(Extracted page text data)
-- Opening Marker --
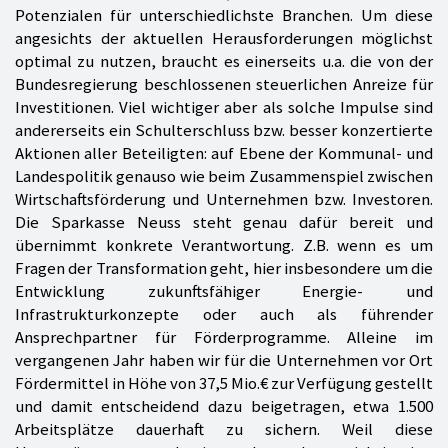
Potenzialen für unterschiedlichste Branchen. Um diese
angesichts der aktuellen Herausforderungen möglichst
optimal zu nutzen, braucht es einerseits u.a. die von der
Bundesregierung beschlossenen steuerlichen Anreize für
Investitionen. Viel wichtiger aber als solche Impulse sind
andererseits ein Schulterschluss bzw. besser konzertierte
Aktionen aller Beteiligten: auf Ebene der Kommunal- und
Landespolitik genauso wie beim Zusammenspiel zwischen
Wirtschaftsförderung und Unternehmen bzw. Investoren.
Die Sparkasse Neuss steht genau dafür bereit und
übernimmt konkrete Verantwortung. Z.B. wenn es um
Fragen der Transformation geht, hier insbesondere um die
Entwicklung zukunftsfähiger Energie- und
Infrastrukturkonzepte oder auch als führender
Ansprechpartner für Förderprogramme. Alleine im
vergangenen Jahr haben wir für die Unternehmen vor Ort
Fördermittel in Höhe von 37,5 Mio.€ zur Verfügung gestellt
und damit entscheidend dazu beigetragen, etwa 1.500
Arbeitsplätze dauerhaft zu sichern. Weil diese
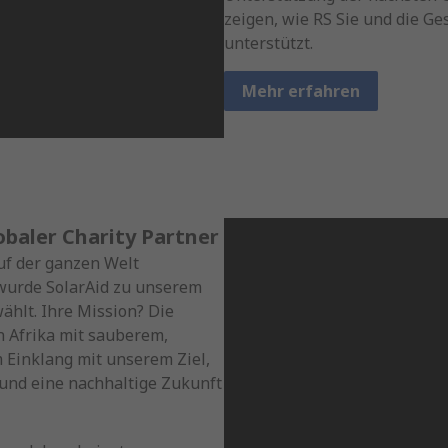
zeigen, wie RS Sie und die Ge
unterstützt.
Mehr erfahren
obaler Charity Partner
uf der ganzen Welt
wurde SolarAid zu unserem
ählt. Ihre Mission? Die
 Afrika mit sauberem,
m Einklang mit unserem Ziel,
nd eine nachhaltige Zukunft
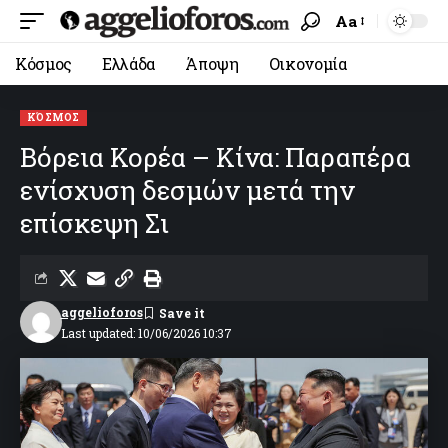
Aa
Κόσμος
Ελλάδα
Άποψη
Οικονομία
ΚΌΣΜΟΣ
Βόρεια Κορέα – Κίνα: Παραπέρα
ενίσχυση δεσμών μετά την
επίσκεψη Σι
aggelioforos
Last updated: 10/06/2026 10:37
-- Closing Marker --
▶ **ASSIGNMENT**: Return every entry above word for word, and include no images.

▶ **PROBLEM SOLUTION**:
Potenzialen für unterschiedlichste Branchen. Um diese
angesichts der aktuellen Herausforderungen möglichst
optimal zu nutzen, braucht es einerseits u.a. die von der
Bundesregierung beschlossenen steuerlichen Anreize für
Investitionen. Viel wichtiger aber als solche Impulse sind
andererseits ein Schulterschluss bzw. besser konzertierte
Aktionen aller Beteiligten: auf Ebene der Kommunal- und
Landespolitik genauso wie beim Zusammenspiel zwischen
Wirtschaftsförderung und Unternehmen bzw. Investoren.
Die Sparkasse Neuss steht genau dafür bereit und
übernimmt konkrete Verantwortung. Z.B. wenn es um
Fragen der Transformation geht, hier insbesondere um die
Entwicklung zukunftsfähiger Energie- und
Infrastrukturkonzepte oder auch als führender
Ansprechpartner für Förderprogramme. Alleine im
vergangenen Jahr haben wir für die Unternehmen vor Ort
Fördermittel in Höhe von 37,5 Mio.€ zur Verfügung gestellt
und damit entscheidend dazu beigetragen, etwa 1.500
Arbeitsplätze dauerhaft zu sichern. Weil diese
zeigen, wie RS Sie und die Ge
unterstützt.
Mehr erfahren
obaler Charity Partner
uf der ganzen Welt
wurde SolarAid zu unserem
ählt. Ihre Mission? Die
 Afrika mit sauberem,
m Einklang mit unserem Ziel,
nd eine nachhaltige Zukunft
Aa
Κόσμος
Ελλάδα
Άποψη
Οικονομία
ΚΌΣΜΟΣ
Βόρεια Κορέα – Κίνα: Παραπέρα
ενίσχυση δεσμών μετά την
επίσκεψη Σι
aggelioforos
Last updated: 10/06/2026 10:37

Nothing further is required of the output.